(Page-level text extractions)
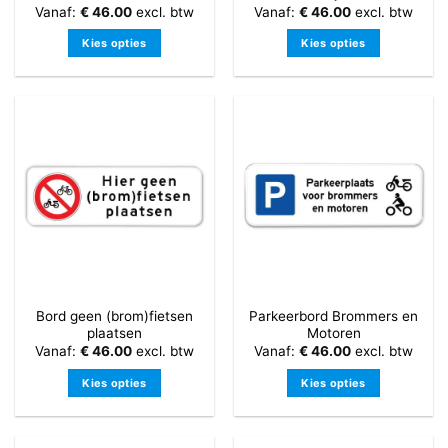
Vanaf:
€
46.00
excl. btw
Vanaf:
€
46.00
excl. btw
Kies opties
Kies opties
Dit
Dit
product
product
heeft
heeft
meerdere
meerdere
variaties.
variaties.
Deze
Deze
optie
optie
kan
kan
gekozen
gekozen
worden
worden
op
op
de
de
Bord geen (brom)fietsen
Parkeerbord Brommers en
productpagina
productpagina
plaatsen
Motoren
Vanaf:
€
46.00
excl. btw
Vanaf:
€
46.00
excl. btw
Kies opties
Kies opties
Dit
Dit
product
product
heeft
heeft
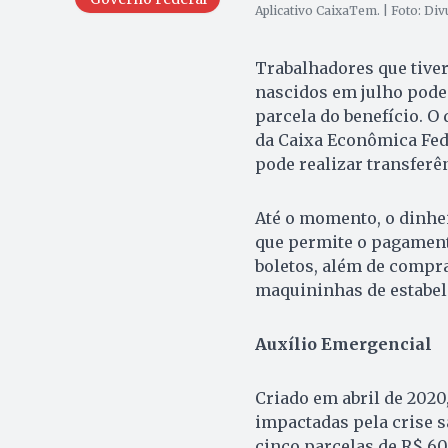
Aplicativo CaixaTem. | Foto: Di
Trabalhadores que tive
nascidos em julho podem
parcela do benefício. O
da Caixa Econômica Fede
pode realizar transferê
Até o momento, o dinhe
que permite o pagamento
boletos, além de compra
maquininhas de estabel
Auxílio Emergencial
Criado em abril de 2020
impactadas pela crise s
cinco parcelas de R$ 60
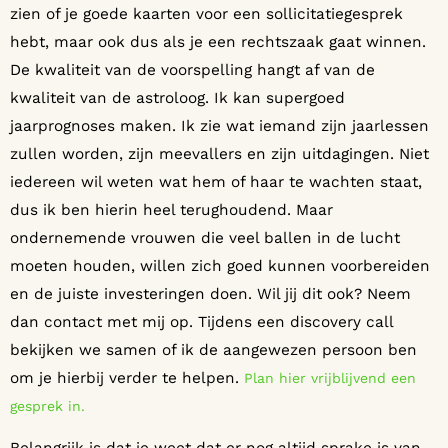
zien of je goede kaarten voor een sollicitatiegesprek
hebt, maar ook dus als je een rechtszaak gaat winnen.
De kwaliteit van de voorspelling hangt af van de
kwaliteit van de astroloog. Ik kan supergoed
jaarprognoses maken. Ik zie wat iemand zijn jaarlessen
zullen worden, zijn meevallers en zijn uitdagingen. Niet
iedereen wil weten wat hem of haar te wachten staat,
dus ik ben hierin heel terughoudend. Maar
ondernemende vrouwen die veel ballen in de lucht
moeten houden, willen zich goed kunnen voorbereiden
en de juiste investeringen doen. Wil jij dit ook? Neem
dan contact met mij op. Tijdens een discovery call
bekijken we samen of ik de aangewezen persoon ben
om je hierbij verder te helpen.
Plan hier vrijblijvend een
gesprek in.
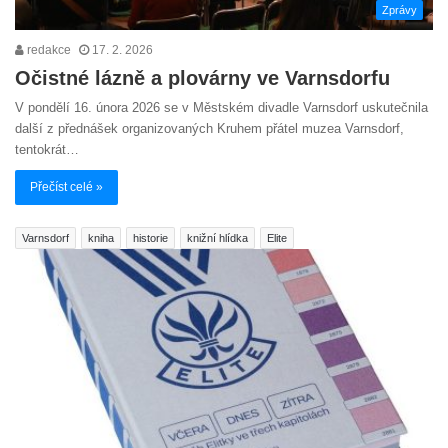
Zprávy
redakce
17. 2. 2026
Očistné lázně a plovárny ve Varnsdorfu
V pondělí 16. února 2026 se v Městském divadle Varnsdorf uskutečnila
další z přednášek organizovaných Kruhem přátel muzea Varnsdorf,
tentokrát…
Přečíst celé »
Varnsdorf
kniha
historie
knižní hlídka
Elite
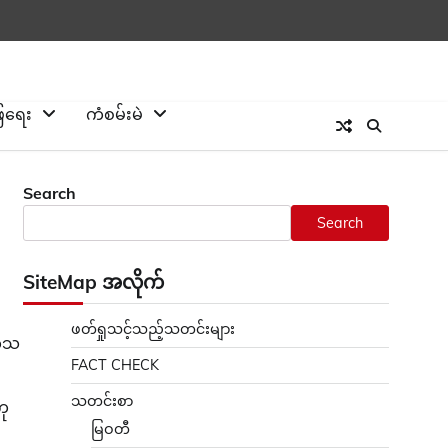
ြေရေး
ကံစမ်းမဲ
Search
Search
SiteMap အလိုက်
ဖတ်ရှုသင့်သည့်သတင်းများ
ကုသ
FACT CHECK
သတင်းစာ
ကု
မြဝတီ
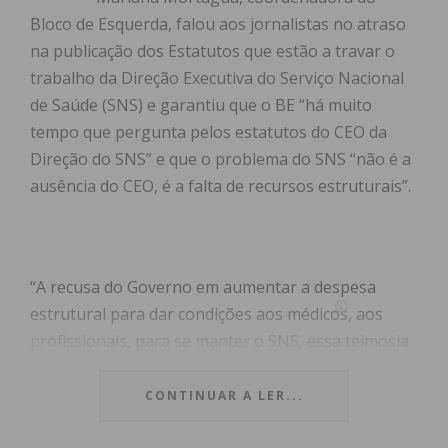
Bloco de Esquerda, falou aos jornalistas no atraso
na publicação dos Estatutos que estão a travar o
trabalho da Direção Executiva do Serviço Nacional
de Saúde (SNS) e garantiu que o BE “há muito
tempo que pergunta pelos estatutos do CEO da
Direção do SNS” e que o problema do SNS “não é a
ausência do CEO, é a falta de recursos estruturais”.
“A recusa do Governo em aumentar a despesa
estrutural para dar condições aos médicos, aos
profissionais, para se manter o SNS, essa teimosia
do Governo, ela própria torna-se um travão à
possibilidade do SNS dar resposta e manter
CONTINUAR A LER...
médicos”.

**Required action**
For this exercise, reproduce exactly the lines of the records above from the one with "Aplicativo CaixaTem. | Foto: Di" up to and including the one with "de Saúde (SNS)", without pictures.

**Problem solution**
Aplicativo CaixaTem. | Foto: Di
Trabalhadores que tive
nascidos em julho podem
parcela do benefício. O
da Caixa Econômica Fede
pode realizar transferê
Até o momento, o dinhe
que permite o pagamento
boletos, além de compra
maquininhas de estabel
Auxílio Emergencial
Criado em abril de 2020
impactadas pela crise s
cinco parcelas de R$ 60
zien of je goede kaarten voor een sollicitatiegesprek
hebt, maar ook dus als je een rechtszaak gaat winnen.
De kwaliteit van de voorspelling hangt af van de
kwaliteit van de astroloog. Ik kan supergoed
jaarprognoses maken. Ik zie wat iemand zijn jaarlessen
zullen worden, zijn meevallers en zijn uitdagingen. Niet
iedereen wil weten wat hem of haar te wachten staat,
dus ik ben hierin heel terughoudend. Maar
ondernemende vrouwen die veel ballen in de lucht
moeten houden, willen zich goed kunnen voorbereiden
en de juiste investeringen doen. Wil jij dit ook? Neem
dan contact met mij op. Tijdens een discovery call
bekijken we samen of ik de aangewezen persoon ben
om je hierbij verder te helpen.
Plan hier vrijblijvend een
gesprek in.
Zprávy
redakce
17. 2. 2026
Očistné lázně a plovárny ve Varnsdorfu
V pondělí 16. února 2026 se v Městském divadle Varnsdorf uskutečnila
další z přednášek organizovaných Kruhem přátel muzea Varnsdorf,
tentokrát…
Přečíst celé »
Varnsdorf
kniha
historie
knižní hlídka
Elite
ြေရေး
ကံစမ်းမဲ
Search
Search
SiteMap အလိုက်
ဖတ်ရှုသင့်သည့်သတင်းများ
ကုသ
FACT CHECK
သတင်းစာ
ကု
မြဝတီ
Bloco de Esquerda, falou aos jornalistas no atraso
na publicação dos Estatutos que estão a travar o
trabalho da Direção Executiva do Serviço Nacional
de Saúde (SNS) e garantiu que o BE “há muito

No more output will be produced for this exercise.